That Ombre, or its successor, Quadrille, was a fashionable game at no very ancient period, is proved by the inimitable description given in Cranford of the card-parties held in that mildewed little place. It says: “The drawing-rooms contained small tables, on which were displayed a kaleidoscope, conversation cards, puzzle cards (tied together to an interminable length with faded pink satin ribbon). The card-table was an animated scene to watch,—four old ladies’ heads, with niddle-noddling caps all nearly meeting over the middle of the table in their eagerness to whisper quick enough and loud enough, ‘Basto, madam, you have Spadille, I believe.’”

Plate 12.

A game much in favour among the common folks at the latter end of the sixteenth century was, says Singer, “an old one called Trump, which was probably the Triumfo of the Spaniards and Italians.” In that amusing performance “Gammer Gurton’s Needle,” first acted in 1561, Dame Chat says to Diccon,—

“We sat at trump man by the fire;”

and afterward to her maid she says,—

“There are five trumps besides the Queen.”

Trump bore some resemblance to Whist or Ruff (another name for that game); and it is noticeable that these two words should still be used in playing Whist, and that both of them signify the same thing. We are told by Mr. Singer that Whist and Honours (alias Slam) were games commonly known in all parts of England, and that “every child of eight years old has competent knowledge in that recreation.”

In a book published in 1787, called “The Complete Gamester,” by Richard Seymour, Esq., we find the following sentence: “Whist, vulgarly called Whisk, is said to be a very ancient game among us, and the foundation of all English games upon the cards.” It was probably invented about the period of Charles the Second. Its original name was Whist, or the Silent game. It is believed that “it was not played upon principles until about 1736; before that time it was chiefly confined to servants’ halls. The rules laid down by the gentlemen who frequented the Crown Coffee House in Bedford Row were: ‘To play from a straight suit; to study your partner’s hand as much as your own; never to force your partner unnecessarily, and to attend to the score.’” At one time it was usual to deal four cards together. Horace Walpole, writing in 1767 from Paris, says: “The French have adopted the two dullest things the English have,—Whist and Richardson’s novels.”

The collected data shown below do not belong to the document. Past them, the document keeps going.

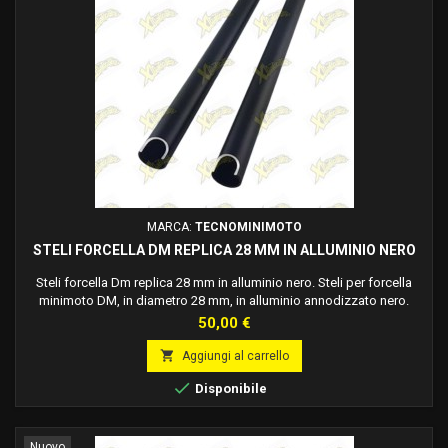
MARCA:
TECNOMINIMOTO
STELI FORCELLA DM REPLICA 28 MM IN ALLUMINIO NERO
Steli forcella Dm replica 28 mm in alluminio nero. Steli per forcella
minimoto DM, in diametro 28 mm, in alluminio annodizzato nero.
Attenzione: Occorre montare i "piedini" dei precedenti steli forcella
Prezzo
50,00 €
sostituiti. Kit riferito alla coppia.

Aggiungi al carrello

Disponibile
Nuovo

The Whist-players of the last century would be astonished to see the developments a hundred years have made in this game. At the present time the books which have been written on it alone would fill a small book-case,—the one by “Cavendish,” who is the acknowledged authority on the game, having reached its seventeenth edition; and it has become so complicated that its rules require profound study, and so fashionable that teachers of its mysteries have sprung up in all directions. Several ladies have adopted the profession of Whist-teachers, and have found it a most profitable one. One person has reduced the system of teaching it to a science, and has also invented an arrangement by which “a singleton” can play a four-handed game of Whist. This is done by placing an ingenious combination of letters and figures on the backs of the ordinary playing-cards, which can be sorted according to these instead of being dealt in the usual way. The cards having been sorted are placed face downward on the table, and then turned up in regular order exactly as if played by four persons. As they have been arranged so as to illustrate certain styles of play or exemplify well known rules, the games they play are not only most amusing, but also instructive. The credit of this novel invention is due to Mr. Frederic Foster, a well known teacher of the noble game of Whist; and his pack is known as the “Self-playing Cards.”